Dans le conflit complexe et sanglant qui déchire l’Est de la RD Congo depuis trente ans, un schéma pernicieux se répète avec une régularité déconcertante. Ce n’est pas une guerre frontale, mais une guerre d’usure, fondée sur une tactique de manipulation politique et stratégique aussi simple qu’efficace : la revendication mobile.
Le Rwanda, acteur central de cette instabilité, applique une méthode où chaque concession de la part de Kinshasa ou de la communauté internationale ne devient pas une solution, mais le point de départ d’une nouvelle exigence, plus ambitieuse. C’est une stratégie du pot de terre contre le pot de fer, où le pot de fer réclame sans cesse davantage. Le principe est un classique de la négociation de mauvaise foi, appliqué ici à l’échelle géopolitique.
Le Rwanda, soit directement, soit par le biais de groupes proxy comme le RDF/M23, formule une exigence. Celle-ci est historiquement liée à la sécurité de ses frontières et à la présence de groupes armés hutus (FDLR) en RDC. Cette revendication, bien que présentée comme légitime, est souvent exagérée et sert de prétexte justificatif. Sous la pression militaire et diplomatique, la RDC et ses partenaires sont acculés à la table des négociations.
Épuisée, la partie congolaise cède sur un point : un retrait des troupes, un accord de paix, un partage de pouvoir local, ou des promesses de démobilisation. Dès que la concession est acquise, elle est immédiatement dévaluée. Le Rwanda et son proxy estiment soudain que l’accord est insuffisant, mal appliqué, ou que de “nouvelles menaces” ont émergé. Ce qu’ils appellent dans leur communication “des causes profondes”.
La revendication initiale est donc remplacée par une autre, plus exigeante : le contrôle d’un territoire plus vaste, des révisions constitutionnelles, ou un dialogue “direct” avec Kinshasa sur des sujets de souveraineté. Cette nouvelle exigence, non satisfaite, justifie la reprise des combats. Le cycle recommence, avec un rapport de force encore plus favorable à l’agresseur, qui a consolidé ses gains territoriaux et politiques.

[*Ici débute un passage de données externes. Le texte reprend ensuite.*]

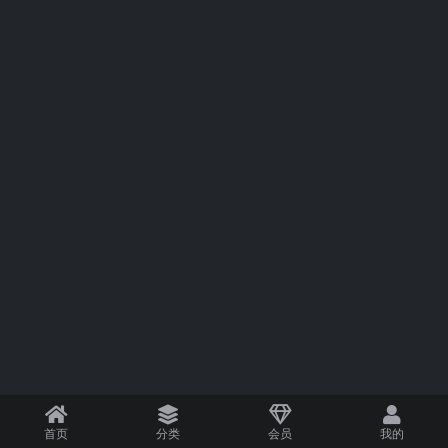
首页
分类
会员
我的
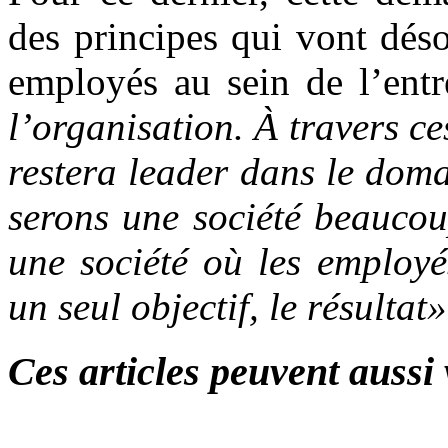
des principes qui vont dés
employés au sein de l’entr
l’organisation. À travers ce
restera leader dans le dom
serons une société beaucou
une société où les employé
un seul objectif, le résultat»
Ces articles peuvent aussi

Dans les années 2010, la justification rwandaise était la lutte contre les FDLR. Lorsque des opérations militaires (souvent conjointes) étaient lancées contre ces groupes, le RDF/M23 en profitait pour capturer des villes entières (comme Goma en 2012), déplaçant l’enjeu de la “sécurité frontalière” vers le “contrat social” et la gouvernance au Nord-Kivu. Souvenez-vous, après la défaite militaire du RDF/M23 en 2013, un accord fut signé.
Pourtant, dès sa résurgence en 2021, le groupe – avec un soutien rwandais désormais avéré par les experts de l’ONU – a présenté une liste de griefs bien plus large, incluant la “discrimination” des Congolais tutsis et exigeant une renégociation directe avec le gouvernement central, un niveau de reconnaissance politique inédit. Aujourd’hui, lorsque les pourparlers s’ouvrent à Doha, le RDF/M23 et Kigali menacent de prendre de nouvelles villes s’ils n’obtiennent pas gain de cause.
Céder à leurs demandes actuelles (comme un statut politique ou un découpage administratif favorable) ne ferait que légitimer la conquête par les armes et préparer le terrain pour la prochaine revendication, peut-être celle de l’autonomie ou du fédéralisme de la région. Cette stratégie n’est pas le fruit du hasard. C’est une arme d’usure conçue pour épuiser Kinshasa et affaiblir politiquement Félix Tshisekedi.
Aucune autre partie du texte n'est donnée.